|
maio 12, 2007
I Fórum Nacional de TVs Públicas: Manifesto pela TV Pública independente e democrática
Encerramento do Fórum de TVs Públicas
Após quatro dias de debates, que reuniram 1.500 representantes do campo público de TV, profissionais e estudiosos do tema, o I Fórum Nacional de TVs Públicas foi encerrado na tarde desta sexta-feira numa solenidade que contou com as presenças dos ministros da Cultura, Gilberto Gil, e da Secretaria de Comunicação Social da Presidência da República, Franklin Martins; do secretário executivo do MinC, Juca Ferreira; do secretário do Audiovisual, Orlando Senna; do assessor especial do ministro da Cultura e coordenador do Fórum, Mario Borgneth; e do presidente da Associação Brasileira de Emissoras Públicas, Educativas e Culturais (Abepec), Jorge da Cunha Lima.
Ao final do encontro, os participantes aprovaram a Carta de Brasília, documento que traz recomendações estratégicas para o planejamento das políticas voltadas para a construção e desenvolvimento de um sistema de comunicação e informação no país, por meio da articulação entre os canais públicos de televisão.
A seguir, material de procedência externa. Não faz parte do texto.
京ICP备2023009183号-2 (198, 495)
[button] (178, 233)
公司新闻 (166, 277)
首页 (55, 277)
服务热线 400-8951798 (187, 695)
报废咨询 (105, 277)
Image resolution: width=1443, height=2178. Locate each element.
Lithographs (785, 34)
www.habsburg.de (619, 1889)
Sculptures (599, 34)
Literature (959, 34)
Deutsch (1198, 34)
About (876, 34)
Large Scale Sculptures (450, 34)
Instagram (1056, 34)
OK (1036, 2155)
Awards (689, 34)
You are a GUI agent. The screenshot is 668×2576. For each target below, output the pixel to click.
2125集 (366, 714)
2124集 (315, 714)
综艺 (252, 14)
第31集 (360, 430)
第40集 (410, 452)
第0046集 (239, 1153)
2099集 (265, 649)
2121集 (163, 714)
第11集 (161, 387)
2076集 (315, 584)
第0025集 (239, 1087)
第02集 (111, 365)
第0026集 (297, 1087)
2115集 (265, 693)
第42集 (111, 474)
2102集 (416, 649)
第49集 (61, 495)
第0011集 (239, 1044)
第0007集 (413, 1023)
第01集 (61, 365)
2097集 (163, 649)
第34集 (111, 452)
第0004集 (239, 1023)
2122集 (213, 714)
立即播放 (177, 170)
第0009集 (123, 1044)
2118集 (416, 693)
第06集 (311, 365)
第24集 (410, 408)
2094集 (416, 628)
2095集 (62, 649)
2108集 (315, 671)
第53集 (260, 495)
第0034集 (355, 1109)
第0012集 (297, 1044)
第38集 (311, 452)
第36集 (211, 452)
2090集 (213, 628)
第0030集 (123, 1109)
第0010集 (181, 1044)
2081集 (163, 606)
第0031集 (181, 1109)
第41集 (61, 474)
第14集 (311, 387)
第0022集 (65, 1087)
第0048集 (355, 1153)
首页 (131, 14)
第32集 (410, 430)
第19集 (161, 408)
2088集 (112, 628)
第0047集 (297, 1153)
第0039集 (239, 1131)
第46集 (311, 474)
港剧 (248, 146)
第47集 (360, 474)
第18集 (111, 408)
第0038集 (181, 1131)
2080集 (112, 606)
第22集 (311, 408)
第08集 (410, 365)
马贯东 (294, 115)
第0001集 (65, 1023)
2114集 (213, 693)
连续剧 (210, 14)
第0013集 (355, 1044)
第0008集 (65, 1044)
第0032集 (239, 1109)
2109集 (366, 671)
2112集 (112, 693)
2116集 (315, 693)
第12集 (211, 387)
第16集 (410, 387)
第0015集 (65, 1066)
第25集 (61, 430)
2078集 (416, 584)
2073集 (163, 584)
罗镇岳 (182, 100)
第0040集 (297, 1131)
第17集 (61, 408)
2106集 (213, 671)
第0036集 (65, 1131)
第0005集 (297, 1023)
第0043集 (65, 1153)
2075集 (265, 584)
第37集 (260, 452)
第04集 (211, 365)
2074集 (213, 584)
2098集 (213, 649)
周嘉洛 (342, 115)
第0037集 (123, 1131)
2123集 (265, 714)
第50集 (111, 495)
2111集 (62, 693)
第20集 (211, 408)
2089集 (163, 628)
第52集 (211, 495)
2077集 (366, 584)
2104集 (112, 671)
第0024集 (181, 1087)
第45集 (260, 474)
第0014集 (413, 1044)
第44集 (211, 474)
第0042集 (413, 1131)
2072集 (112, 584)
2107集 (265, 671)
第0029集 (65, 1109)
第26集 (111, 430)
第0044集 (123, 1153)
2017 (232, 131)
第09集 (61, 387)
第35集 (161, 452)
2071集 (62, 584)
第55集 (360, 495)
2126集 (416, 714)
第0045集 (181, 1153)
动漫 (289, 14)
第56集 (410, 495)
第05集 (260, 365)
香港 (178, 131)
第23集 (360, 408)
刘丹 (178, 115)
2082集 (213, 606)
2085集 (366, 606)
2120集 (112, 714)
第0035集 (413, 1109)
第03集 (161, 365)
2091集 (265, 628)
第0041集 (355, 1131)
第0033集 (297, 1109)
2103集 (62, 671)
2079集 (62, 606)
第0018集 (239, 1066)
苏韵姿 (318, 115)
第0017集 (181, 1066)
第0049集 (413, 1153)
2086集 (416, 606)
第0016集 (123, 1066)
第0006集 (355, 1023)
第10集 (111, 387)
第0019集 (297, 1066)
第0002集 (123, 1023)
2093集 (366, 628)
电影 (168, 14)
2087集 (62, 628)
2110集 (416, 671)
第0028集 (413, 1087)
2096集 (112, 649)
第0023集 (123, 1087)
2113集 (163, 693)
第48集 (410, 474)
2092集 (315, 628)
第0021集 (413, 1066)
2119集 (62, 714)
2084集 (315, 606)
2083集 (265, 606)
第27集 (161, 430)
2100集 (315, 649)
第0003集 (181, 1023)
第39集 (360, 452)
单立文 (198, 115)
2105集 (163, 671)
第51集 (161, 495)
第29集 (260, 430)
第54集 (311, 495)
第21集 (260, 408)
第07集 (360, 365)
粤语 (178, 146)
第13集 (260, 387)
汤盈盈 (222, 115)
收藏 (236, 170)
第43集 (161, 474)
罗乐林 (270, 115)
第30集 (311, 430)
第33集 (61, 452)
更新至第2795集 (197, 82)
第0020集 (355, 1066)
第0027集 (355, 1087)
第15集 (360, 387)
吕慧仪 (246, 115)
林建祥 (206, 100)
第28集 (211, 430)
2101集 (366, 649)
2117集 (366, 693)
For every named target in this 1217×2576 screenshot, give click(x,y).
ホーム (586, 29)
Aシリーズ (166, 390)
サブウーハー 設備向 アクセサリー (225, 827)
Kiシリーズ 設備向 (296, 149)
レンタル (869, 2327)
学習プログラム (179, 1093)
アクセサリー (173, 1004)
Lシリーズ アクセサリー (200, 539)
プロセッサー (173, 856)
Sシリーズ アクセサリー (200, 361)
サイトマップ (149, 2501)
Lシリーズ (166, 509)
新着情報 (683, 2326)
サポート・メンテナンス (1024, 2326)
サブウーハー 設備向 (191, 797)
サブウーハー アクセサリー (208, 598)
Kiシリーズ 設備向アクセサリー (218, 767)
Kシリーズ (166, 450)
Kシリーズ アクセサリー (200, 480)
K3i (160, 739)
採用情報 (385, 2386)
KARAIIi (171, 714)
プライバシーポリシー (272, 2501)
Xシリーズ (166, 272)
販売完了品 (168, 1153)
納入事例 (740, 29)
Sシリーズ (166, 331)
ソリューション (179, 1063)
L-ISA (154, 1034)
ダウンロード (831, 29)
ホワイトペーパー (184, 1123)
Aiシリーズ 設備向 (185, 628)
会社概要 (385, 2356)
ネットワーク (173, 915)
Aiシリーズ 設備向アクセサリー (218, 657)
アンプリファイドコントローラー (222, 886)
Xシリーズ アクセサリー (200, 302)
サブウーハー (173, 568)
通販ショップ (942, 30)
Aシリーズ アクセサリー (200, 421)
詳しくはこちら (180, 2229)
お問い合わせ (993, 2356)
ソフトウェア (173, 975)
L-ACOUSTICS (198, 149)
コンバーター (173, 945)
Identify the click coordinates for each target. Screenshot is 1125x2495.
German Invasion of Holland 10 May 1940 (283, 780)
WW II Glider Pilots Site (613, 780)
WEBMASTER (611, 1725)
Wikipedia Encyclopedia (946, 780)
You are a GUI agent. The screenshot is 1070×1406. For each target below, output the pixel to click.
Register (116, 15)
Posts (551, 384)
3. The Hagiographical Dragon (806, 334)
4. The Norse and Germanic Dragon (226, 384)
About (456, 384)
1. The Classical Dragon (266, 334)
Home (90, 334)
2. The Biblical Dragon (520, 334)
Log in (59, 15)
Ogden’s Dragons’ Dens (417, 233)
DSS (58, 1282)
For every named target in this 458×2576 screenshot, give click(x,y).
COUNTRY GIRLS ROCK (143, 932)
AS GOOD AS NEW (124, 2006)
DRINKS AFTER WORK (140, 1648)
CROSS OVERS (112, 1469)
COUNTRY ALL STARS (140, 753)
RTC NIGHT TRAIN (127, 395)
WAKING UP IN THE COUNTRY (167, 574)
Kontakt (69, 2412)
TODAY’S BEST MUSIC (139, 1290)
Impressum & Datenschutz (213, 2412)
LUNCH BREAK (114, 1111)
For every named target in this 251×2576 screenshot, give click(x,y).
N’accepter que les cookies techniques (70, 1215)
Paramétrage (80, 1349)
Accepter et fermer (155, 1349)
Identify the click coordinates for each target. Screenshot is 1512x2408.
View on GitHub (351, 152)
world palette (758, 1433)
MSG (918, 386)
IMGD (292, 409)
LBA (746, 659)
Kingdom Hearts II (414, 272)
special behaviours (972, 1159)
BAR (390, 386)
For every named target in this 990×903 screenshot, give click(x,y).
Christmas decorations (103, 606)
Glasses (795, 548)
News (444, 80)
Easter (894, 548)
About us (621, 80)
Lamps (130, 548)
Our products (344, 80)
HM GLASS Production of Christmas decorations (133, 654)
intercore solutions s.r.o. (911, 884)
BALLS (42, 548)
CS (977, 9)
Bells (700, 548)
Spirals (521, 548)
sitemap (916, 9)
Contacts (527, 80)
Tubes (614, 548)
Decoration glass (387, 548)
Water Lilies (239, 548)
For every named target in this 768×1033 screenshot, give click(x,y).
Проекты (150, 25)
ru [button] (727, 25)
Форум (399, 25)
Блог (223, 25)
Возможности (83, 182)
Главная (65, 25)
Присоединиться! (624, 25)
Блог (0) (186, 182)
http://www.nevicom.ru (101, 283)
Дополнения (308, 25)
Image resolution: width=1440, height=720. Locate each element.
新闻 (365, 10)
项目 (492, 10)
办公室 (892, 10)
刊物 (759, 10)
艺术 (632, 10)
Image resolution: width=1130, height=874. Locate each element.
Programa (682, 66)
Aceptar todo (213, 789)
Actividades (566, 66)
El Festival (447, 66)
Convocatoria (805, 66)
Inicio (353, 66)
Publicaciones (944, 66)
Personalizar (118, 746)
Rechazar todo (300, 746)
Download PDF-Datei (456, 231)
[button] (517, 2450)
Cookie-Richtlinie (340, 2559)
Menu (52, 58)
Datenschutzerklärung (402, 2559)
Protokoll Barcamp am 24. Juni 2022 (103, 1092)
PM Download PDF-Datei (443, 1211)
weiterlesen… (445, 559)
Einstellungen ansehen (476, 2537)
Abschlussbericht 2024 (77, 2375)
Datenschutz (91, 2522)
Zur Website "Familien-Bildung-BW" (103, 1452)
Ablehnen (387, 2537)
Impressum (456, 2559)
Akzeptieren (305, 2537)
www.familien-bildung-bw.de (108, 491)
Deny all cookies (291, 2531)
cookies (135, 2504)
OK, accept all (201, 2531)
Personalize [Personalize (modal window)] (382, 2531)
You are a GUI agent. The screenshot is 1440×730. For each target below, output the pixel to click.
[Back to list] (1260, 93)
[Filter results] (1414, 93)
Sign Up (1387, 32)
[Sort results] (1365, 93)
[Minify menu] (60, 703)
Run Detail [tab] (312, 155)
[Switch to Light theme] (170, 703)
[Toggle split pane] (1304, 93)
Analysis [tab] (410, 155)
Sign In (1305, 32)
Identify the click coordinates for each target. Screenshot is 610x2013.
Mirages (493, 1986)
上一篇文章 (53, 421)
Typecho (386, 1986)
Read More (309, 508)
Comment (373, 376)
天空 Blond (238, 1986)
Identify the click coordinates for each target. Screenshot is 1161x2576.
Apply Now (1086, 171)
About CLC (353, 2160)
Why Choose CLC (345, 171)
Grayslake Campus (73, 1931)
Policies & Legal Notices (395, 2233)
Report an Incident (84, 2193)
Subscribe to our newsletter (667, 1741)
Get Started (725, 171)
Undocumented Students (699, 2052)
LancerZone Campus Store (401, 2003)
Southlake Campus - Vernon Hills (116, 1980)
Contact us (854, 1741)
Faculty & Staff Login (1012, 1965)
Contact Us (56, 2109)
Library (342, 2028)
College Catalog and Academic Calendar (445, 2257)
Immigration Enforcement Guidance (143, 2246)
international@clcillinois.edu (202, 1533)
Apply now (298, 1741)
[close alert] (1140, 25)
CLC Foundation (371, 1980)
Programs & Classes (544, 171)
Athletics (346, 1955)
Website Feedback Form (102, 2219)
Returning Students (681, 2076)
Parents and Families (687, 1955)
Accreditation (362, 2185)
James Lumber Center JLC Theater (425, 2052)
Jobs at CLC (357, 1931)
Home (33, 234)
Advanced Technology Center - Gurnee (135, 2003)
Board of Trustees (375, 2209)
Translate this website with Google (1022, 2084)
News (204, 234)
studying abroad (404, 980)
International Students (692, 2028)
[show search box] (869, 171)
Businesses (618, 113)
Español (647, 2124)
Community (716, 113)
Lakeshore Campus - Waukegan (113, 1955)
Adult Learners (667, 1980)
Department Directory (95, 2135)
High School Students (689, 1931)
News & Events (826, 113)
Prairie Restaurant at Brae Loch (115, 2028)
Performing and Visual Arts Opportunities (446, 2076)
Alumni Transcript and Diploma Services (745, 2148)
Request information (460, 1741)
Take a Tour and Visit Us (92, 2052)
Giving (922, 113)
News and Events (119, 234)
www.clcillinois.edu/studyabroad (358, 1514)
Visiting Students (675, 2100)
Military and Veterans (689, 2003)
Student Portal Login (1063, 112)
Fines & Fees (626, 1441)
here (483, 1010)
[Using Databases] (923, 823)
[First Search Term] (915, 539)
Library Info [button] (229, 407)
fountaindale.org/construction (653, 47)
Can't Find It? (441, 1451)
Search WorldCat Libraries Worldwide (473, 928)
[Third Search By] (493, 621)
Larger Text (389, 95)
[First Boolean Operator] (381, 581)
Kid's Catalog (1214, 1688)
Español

I Fórum Nacional de TVs Públicas: Manifesto pela TV Pública independente e democrática
Nós, representantes das emissoras Públicas, Educativas, Culturais, Universitárias, Legislativas e Comunitárias, ativistas da sociedade civil e militantes do movimento social, profissionais da cultura, cineastas, produtores independentes, comunicadores, acadêmicos e telespectadores, reunidos em Brasília, afirmamos, em uníssono, que o Brasil precisa, no seu trilhar em busca da democracia com igualdade e justiça social, de TVs Públicas independentes, democráticas e apartidárias.
Nove meses transcorridos desde o chamamento para o 1º Fórum Nacional de TVs Públicas, uma iniciativa pioneira do Ministério da Cultura, por meio da Secretaria do Audiovisual, com apoio da Presidência da República, podemos afirmar que este nosso clamor soma-se aos anseios da sociedade brasileira. Neste processo, o Brasil debateu intensamente a televisão que quer e pretende construir, quando estamos à porta da transição para a era digital.
Nesse período, superamos a dispersão que nos apartava de nós mesmos e descobrimos uma via comum de atuação, que tem como rota o reconhecimento de que somos parte de um mesmo todo, diverso e plural, complementar e dinâmico, articulado em torno do Campo Público de Televisão. Um corpo que se afirma a partir da sua heterogeneidade, mas compartilha visões e concepções comuns.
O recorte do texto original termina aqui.